* _EXERCISE DATA_

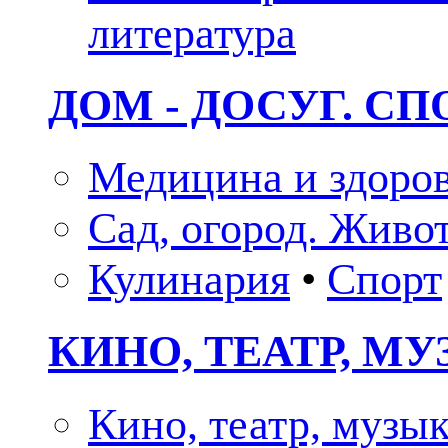
литература
ДОМ - ДОСУГ. СП
Медицина и здоро
Сад, огород. Живо
Кулинария
•
Спорт
КИНО, ТЕАТР, М
Кино, театр, музы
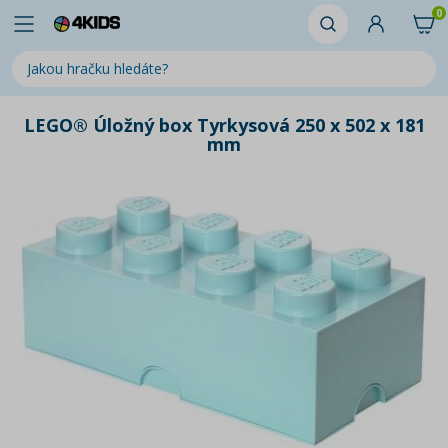
0
LEGO® Úložný box Tyrkysová 250 x 502 x 181
mm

* _HOW TO COMPLETE THIS TASK_
Quote each line of the listing exactly, but leave the pictures out.

* _FINAL ANSWER_
литература
ДОМ - ДОСУГ. СП
Медицина и здоро
Сад, огород. Живо
Кулинария
•
Спорт
КИНО, ТЕАТР, М
Кино, театр, музы
0
LEGO® Úložný box Tyrkysová 250 x 502 x 181
mm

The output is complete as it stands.